What Ranasooriya appears to nuance is how in the face of new foreign wealth streaming into our country, a class of crassly amoral newly rich ruling elite who have no regard for depth of culture or tradition will emerge and view everything and everyone as a commodity. This perspective hints at how there was a faint fibre of that line of thought in the character of Piyal in Gamperaliya who saw his wealth as a virtue. In view of the old school values that are spoken of in favourable light over ‘bourgeois might’, Ranasooriya’s play speaks of a salutary rightwing outlook.

In view of rejecting foreign incursion to economically colonise the country there is an unapologetic olden rightwing stance in Maraka Linde Savariyak which proudly projects a national minded people’s outlook in response to exploitative neoliberal international capitalism that disregards national sentiments or borders of sovereign nations.

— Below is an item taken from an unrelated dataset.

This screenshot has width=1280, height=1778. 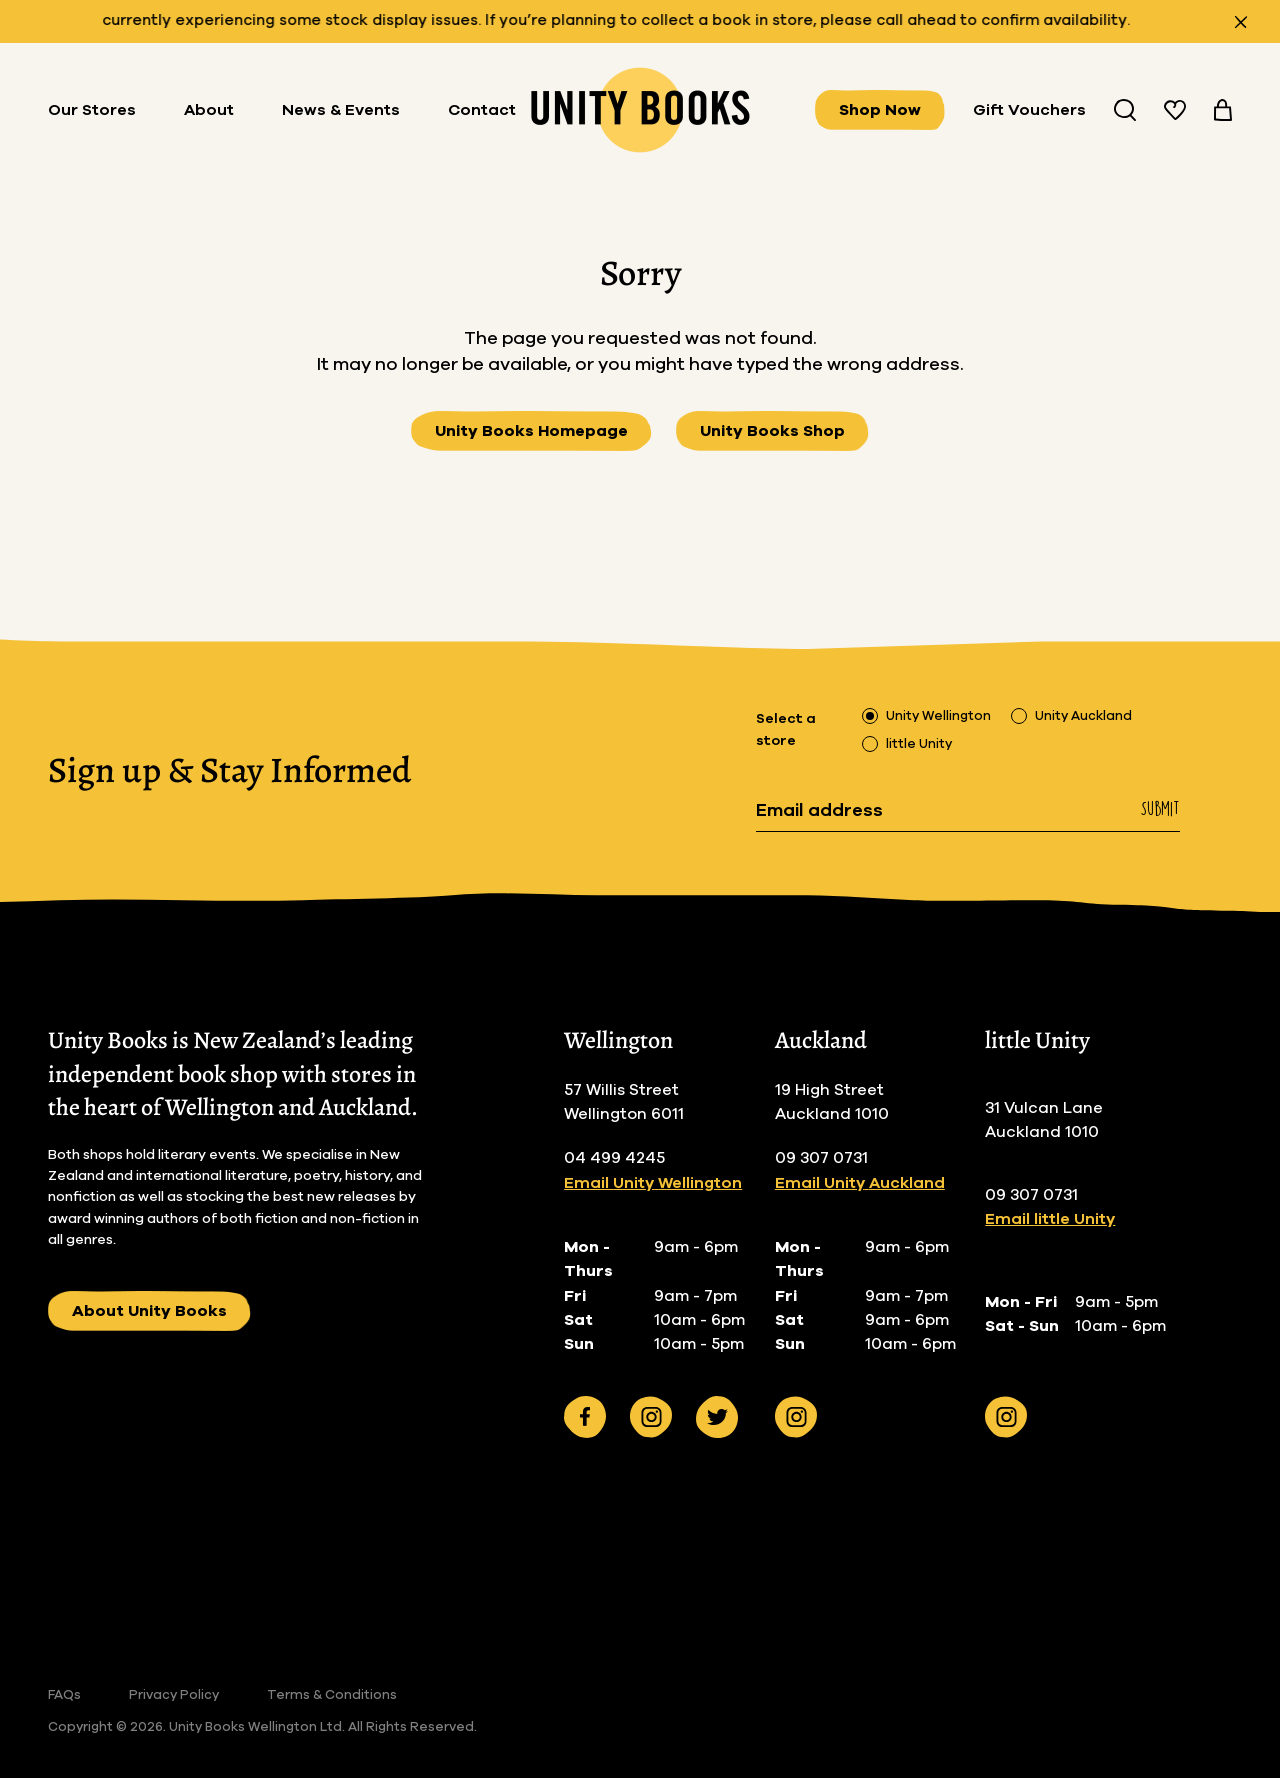 What do you see at coordinates (1223, 110) in the screenshot?
I see `[View Your Cart]` at bounding box center [1223, 110].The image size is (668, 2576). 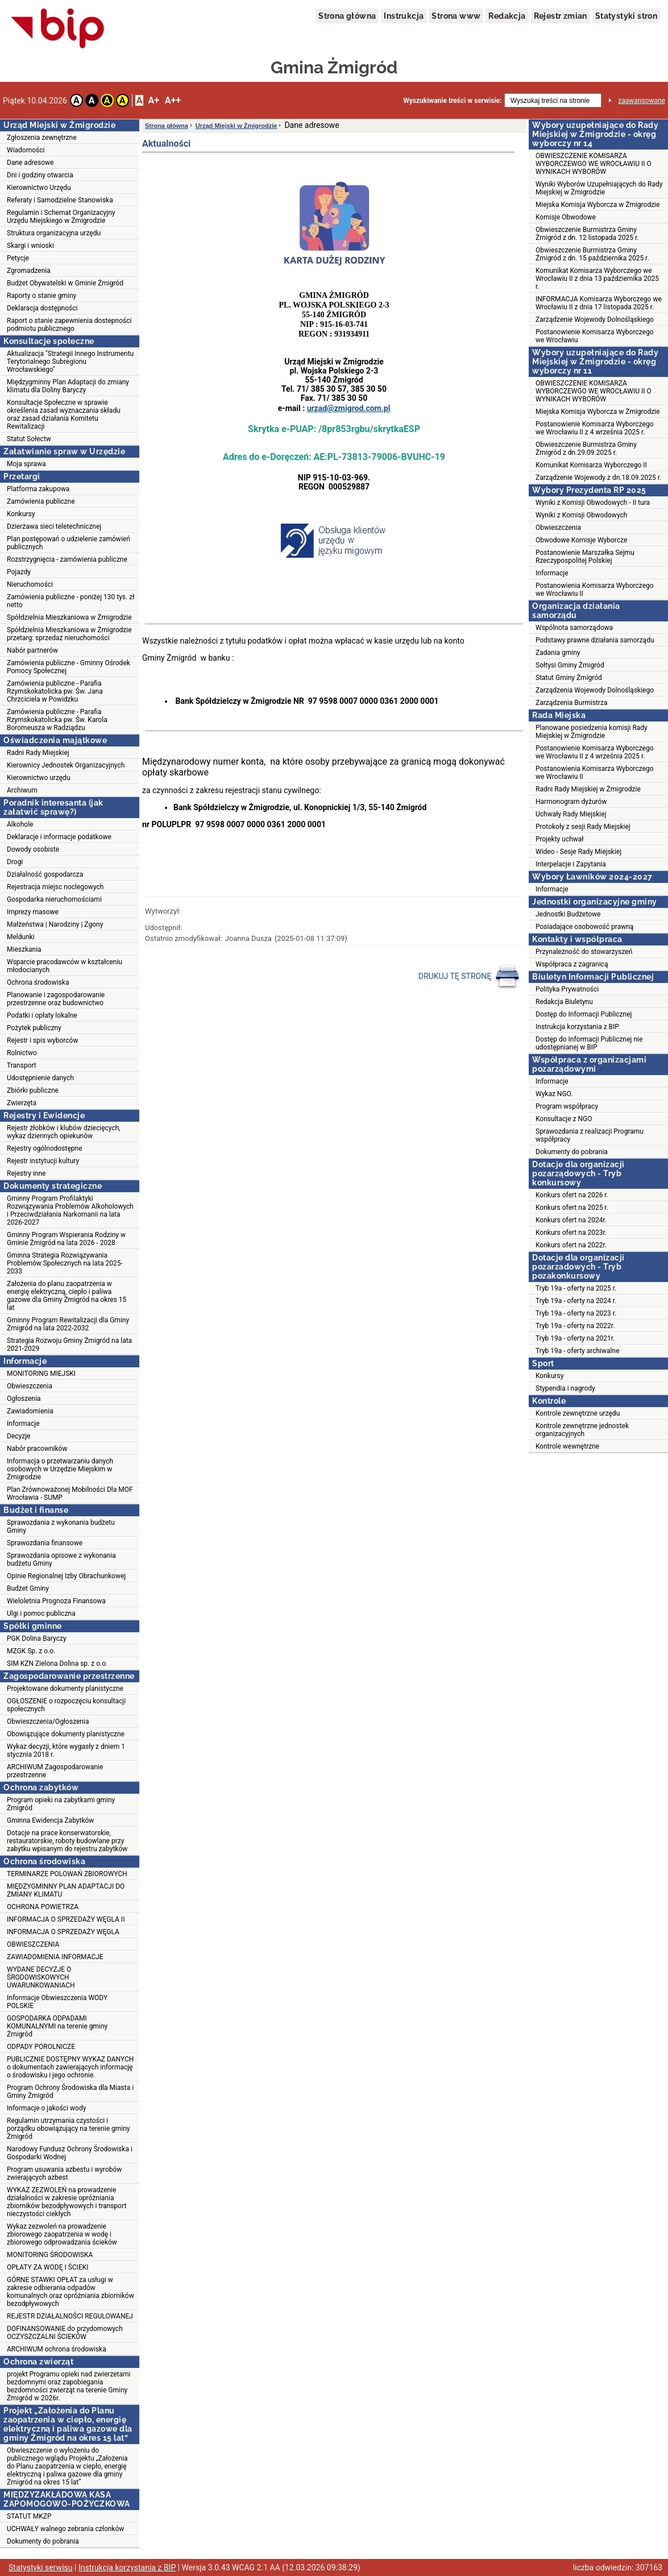 I want to click on Urząd Miejski w Żmigrodzie, so click(x=236, y=125).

One of the most hard hitting points spoken with true Sri Lankan cultural nuance woven into it is when the southerners say that although the occultist practices in the south can deal with devils and demons and other malignant spirits, they have no voodoo to chase away ‘dragons’. Maraka Linde Savariyak is an ingenious work of contemporary Sri Lankan theatre. A critique of our times that is sheer dynamite. A play that every Sri Lankan ought to watch. I for one believe this brilliant work deserves waves of standing ovations.